English racegoers were in for an exciting time when Hans brought the Alfa, later raced by Dennis Poore, to Brooklands to drive in the Mountain Champion scratch race. He was beaten only by Raymond Mays’ 2-litre ERA. His protest that Mays had jumped the start wasn’t upheld.

The 1937 season started with a win in the Finnish GP from an SSK Mercedes-Benz and ERA R1A. This was followed by winning the GP des Frontieres in the 8C-35 Alfa Romeo and the Bucharest GP, an easy victory. Also in 1937, the German GP on the Nürburgring produced an eighth place, and Ruesch was similarly placed in the Milan GP.

Ruesch went on to win the Brooklands Mountain Championship race that year after a splendid drive to take the Kathleen Drogheda Trophy, presented by Kathleen, Countess of Drogheda, CBE. Beginning with an opening lap of 71.88mph he then pulled out three at 81.65mph and two at 81.95mph, with his final 10th circuit of a course with two odd corners with which he could not have been particularly well acquainted, at 82.92mph, an average of 80.41mph.

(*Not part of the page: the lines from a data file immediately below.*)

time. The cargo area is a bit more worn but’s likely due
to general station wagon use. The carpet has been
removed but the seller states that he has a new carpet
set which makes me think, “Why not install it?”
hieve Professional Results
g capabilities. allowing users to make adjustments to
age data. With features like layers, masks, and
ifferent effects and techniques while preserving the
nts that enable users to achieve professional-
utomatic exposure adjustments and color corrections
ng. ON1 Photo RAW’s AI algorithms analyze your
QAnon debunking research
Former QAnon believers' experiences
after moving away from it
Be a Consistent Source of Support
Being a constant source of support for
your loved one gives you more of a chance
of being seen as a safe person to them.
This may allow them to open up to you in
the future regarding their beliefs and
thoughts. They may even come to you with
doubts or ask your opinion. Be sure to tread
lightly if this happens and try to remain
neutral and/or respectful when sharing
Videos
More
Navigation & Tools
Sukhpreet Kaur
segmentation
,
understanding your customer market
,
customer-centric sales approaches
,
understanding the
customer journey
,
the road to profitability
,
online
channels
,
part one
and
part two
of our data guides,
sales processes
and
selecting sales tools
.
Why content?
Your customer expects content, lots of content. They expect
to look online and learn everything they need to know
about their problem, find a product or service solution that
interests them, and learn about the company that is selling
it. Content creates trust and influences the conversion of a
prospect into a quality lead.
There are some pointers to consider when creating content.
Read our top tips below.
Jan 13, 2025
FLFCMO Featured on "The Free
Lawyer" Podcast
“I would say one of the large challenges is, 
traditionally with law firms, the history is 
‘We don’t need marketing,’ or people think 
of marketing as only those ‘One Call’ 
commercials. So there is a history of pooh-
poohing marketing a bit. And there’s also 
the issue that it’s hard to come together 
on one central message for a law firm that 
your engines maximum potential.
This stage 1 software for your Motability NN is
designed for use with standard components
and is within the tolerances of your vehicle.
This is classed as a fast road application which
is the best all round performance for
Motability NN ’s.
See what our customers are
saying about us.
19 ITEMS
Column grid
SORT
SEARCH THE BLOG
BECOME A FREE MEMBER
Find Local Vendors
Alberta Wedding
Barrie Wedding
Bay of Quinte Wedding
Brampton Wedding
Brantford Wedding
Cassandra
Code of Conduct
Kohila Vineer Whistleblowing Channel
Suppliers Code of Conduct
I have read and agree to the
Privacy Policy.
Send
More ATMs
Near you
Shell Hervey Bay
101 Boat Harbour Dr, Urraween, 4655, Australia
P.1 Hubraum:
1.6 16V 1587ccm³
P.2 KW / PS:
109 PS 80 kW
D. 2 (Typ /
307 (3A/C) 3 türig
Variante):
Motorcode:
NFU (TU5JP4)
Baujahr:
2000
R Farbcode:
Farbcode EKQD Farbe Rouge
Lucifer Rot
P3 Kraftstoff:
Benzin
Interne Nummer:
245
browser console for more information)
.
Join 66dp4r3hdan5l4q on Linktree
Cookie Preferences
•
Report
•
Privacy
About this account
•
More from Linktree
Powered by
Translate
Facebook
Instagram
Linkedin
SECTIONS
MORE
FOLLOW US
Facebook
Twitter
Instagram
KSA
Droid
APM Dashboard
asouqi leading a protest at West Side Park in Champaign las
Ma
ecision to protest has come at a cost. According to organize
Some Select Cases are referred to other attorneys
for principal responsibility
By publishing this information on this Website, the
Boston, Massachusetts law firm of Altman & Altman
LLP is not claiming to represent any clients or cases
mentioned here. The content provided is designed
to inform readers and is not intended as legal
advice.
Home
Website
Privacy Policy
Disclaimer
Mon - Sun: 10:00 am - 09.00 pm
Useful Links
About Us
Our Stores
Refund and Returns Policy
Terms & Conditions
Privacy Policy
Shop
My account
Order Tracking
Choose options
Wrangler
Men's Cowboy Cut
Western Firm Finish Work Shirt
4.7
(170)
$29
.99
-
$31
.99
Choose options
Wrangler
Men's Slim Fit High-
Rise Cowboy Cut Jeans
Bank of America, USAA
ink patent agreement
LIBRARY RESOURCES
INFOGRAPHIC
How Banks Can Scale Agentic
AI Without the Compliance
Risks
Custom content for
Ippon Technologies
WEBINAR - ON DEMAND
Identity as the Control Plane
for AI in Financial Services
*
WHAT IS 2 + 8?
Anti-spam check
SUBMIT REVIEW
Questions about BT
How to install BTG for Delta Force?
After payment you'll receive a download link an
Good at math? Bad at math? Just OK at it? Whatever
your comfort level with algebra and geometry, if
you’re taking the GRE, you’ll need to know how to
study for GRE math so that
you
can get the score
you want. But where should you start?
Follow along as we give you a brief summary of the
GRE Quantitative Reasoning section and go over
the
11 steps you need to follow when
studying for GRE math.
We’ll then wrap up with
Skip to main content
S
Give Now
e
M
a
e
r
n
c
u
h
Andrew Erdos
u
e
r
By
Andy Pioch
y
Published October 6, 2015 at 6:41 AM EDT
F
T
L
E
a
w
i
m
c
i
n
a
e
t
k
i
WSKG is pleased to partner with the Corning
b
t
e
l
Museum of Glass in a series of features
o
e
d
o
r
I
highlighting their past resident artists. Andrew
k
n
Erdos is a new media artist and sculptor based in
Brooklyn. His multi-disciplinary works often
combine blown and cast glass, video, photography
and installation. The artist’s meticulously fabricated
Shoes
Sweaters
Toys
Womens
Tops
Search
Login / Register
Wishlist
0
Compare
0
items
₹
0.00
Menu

Dennis Evans’ 2.9 Alfa was 22.8sec in arrears. On the record-breaking front Ruesch took a 3-litre single-seater Maserati to Montlhery in 1933 and set a standing-start kilometre figure of 88.33mph.

Between 1932 and 1937 Ruesch claimed 27 wins, three second and five third places.

The worsening political situation made Hans give up racing and he turned to authorship. His novel Top of the World sold a million copies and was later filmed as The Savage Innocents, with Anthony Quinn and Peter O’Toole, and his Racer of 1938 was filmed as The Racer, starring Kirk Douglas. In 1949 he married Maria Louise De La Feld and they had three children.

Ruesch made a brief return to racing in 1953 with a 4.1-litre Ferrari sportscar. but in the GP of Supercortemaggiore it spun into the onlookers. It was his last race.

In the 1970s Ruesch became involved in the anti-vivisection movement, and has since become a leading figure in the animal rights and natural medicine arenas, writing many books and papers on these subjects. He lives in Paris but keeps a chalet in Switzerland. At the age of 92 he still writes and lectures.